Overtreders W builds barn of the future for Brasserie 2050 at Lowlands Festival
This year a new restaurant opens its doors at Lowlands Festival: Brasserie 2050. In 2050 the world needs to feed an estimated 10 billion people. To make this possible, the world’s population need to start eating in a more sustainable way. The dishes served at Brasserie 2050 prove this doesn’t mean food will be boring or tasteless in the future, on the contrary. On the menu are, among other dishes, No Waste bread made of potato peels with pesto of leftovers from the kitchen, salad Biddinghuizen as a locally bread variety on salad Niçoise and steak tartare with 50% less meat consisting of meat of free range cows from the area, red pepper and watermelon.

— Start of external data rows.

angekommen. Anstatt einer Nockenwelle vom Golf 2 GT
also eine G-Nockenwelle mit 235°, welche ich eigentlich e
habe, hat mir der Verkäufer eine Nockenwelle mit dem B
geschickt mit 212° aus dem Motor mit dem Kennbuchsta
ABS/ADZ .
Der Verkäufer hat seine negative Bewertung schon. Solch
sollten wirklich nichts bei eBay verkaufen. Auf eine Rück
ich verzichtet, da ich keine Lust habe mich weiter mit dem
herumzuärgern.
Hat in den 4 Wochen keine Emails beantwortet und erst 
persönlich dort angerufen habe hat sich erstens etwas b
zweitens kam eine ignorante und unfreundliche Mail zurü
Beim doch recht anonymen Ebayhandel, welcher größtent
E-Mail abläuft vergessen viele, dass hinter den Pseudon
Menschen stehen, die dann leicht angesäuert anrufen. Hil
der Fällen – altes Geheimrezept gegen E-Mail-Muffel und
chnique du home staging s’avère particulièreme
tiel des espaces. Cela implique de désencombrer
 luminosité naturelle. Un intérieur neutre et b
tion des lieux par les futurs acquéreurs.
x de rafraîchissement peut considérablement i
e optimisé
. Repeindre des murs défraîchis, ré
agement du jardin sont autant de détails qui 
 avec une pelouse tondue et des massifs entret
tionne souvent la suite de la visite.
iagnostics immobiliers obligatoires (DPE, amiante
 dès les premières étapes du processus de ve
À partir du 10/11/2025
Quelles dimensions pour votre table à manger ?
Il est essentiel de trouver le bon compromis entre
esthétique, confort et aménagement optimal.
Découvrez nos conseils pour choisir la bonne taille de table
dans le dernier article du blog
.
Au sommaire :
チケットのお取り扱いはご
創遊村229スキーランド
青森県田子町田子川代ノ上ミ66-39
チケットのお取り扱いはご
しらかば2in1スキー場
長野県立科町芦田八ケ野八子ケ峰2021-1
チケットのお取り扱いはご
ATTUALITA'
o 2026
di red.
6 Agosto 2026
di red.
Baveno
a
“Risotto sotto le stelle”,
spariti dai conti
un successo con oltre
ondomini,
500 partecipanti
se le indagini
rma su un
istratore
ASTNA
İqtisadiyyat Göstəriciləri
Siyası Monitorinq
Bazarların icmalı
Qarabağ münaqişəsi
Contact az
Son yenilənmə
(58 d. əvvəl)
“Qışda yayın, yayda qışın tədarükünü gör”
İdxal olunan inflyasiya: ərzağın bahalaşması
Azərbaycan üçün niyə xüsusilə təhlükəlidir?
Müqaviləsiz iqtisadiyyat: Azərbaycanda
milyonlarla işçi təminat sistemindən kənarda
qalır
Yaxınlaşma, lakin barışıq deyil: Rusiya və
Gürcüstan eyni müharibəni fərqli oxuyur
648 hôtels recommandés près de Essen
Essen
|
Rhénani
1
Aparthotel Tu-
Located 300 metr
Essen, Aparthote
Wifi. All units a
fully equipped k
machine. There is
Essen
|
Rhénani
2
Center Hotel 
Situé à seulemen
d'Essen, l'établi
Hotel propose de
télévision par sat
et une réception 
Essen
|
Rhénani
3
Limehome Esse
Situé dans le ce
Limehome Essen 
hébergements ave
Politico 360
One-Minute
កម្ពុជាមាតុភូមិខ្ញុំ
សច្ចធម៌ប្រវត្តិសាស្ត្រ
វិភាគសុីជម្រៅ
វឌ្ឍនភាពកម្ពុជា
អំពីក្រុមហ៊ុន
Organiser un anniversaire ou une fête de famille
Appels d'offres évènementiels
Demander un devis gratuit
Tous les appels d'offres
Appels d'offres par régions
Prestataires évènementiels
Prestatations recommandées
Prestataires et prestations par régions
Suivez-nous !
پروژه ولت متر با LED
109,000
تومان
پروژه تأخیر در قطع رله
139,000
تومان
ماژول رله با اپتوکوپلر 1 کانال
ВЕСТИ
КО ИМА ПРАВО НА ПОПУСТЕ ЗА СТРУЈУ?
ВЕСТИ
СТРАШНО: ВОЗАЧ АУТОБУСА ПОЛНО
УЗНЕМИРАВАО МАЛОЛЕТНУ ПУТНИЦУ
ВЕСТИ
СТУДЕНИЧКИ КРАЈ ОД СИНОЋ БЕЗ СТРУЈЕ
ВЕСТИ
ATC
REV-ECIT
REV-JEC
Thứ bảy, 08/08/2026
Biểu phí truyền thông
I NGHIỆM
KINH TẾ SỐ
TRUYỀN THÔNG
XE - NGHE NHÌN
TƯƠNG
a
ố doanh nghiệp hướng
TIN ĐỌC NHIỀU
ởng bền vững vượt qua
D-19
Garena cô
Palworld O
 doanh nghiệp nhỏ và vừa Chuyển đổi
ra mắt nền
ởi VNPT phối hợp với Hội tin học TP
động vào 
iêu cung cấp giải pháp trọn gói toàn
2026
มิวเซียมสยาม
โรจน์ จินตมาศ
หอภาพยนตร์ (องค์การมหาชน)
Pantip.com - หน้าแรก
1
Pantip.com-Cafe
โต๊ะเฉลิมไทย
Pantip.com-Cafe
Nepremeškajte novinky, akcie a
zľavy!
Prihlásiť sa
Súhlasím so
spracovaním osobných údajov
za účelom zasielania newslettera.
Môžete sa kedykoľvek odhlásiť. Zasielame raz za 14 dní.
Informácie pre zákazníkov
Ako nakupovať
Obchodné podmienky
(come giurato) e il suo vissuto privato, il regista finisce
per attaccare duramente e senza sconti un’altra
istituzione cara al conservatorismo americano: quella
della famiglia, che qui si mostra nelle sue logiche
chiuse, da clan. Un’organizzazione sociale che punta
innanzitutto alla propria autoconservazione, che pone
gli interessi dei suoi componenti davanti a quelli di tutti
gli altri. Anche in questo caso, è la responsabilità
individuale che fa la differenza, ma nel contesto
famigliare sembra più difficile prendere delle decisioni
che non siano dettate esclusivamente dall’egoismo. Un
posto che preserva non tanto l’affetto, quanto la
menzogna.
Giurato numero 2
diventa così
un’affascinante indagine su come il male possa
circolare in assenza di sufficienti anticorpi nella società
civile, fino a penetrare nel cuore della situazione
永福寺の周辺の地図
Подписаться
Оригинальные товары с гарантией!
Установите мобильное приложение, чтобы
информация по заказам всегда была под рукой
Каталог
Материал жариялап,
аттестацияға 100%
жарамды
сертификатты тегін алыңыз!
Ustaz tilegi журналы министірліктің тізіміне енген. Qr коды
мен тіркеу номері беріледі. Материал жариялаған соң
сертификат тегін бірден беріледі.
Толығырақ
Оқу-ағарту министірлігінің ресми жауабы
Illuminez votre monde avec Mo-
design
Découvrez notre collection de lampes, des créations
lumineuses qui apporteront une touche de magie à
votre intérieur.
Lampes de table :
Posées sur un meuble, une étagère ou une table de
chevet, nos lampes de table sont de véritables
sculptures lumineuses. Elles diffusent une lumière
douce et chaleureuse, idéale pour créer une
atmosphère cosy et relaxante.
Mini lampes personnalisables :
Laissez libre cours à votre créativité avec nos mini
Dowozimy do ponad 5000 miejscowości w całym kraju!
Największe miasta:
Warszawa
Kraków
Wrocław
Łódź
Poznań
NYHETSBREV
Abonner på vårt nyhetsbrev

The pavilion housing the brasserie was conceived by the spatial designers of Overtreders W as the barn of the future. A barn is a timeless icon for farming, and has proven itself over the centuries as a neutral but recognizable envelope in which evolving farming activities can take place. When you see a barn, you know you’re in a farming area. In the future the barn will keep on adapting itself to new ways of breeding and harvesting.
The future of building is circular: making sure no resources are wasted. The barn of the future is made from borrowed, hired and dismountable standard building materials that will keep their value after the barn is no longer in use. The main construction consists of standard pallet racks, the tables are made from recycled plastic. A stack of vertical farming cabinets filled with herbs forms the facade of the pavilion. Above the tables onions, garlic, corn and wheat are stored, mesh box pallets filled with bags of grain make sure the pavilion is not blown away by the wind. In this way, everything is reusable and nothing will be thrown away.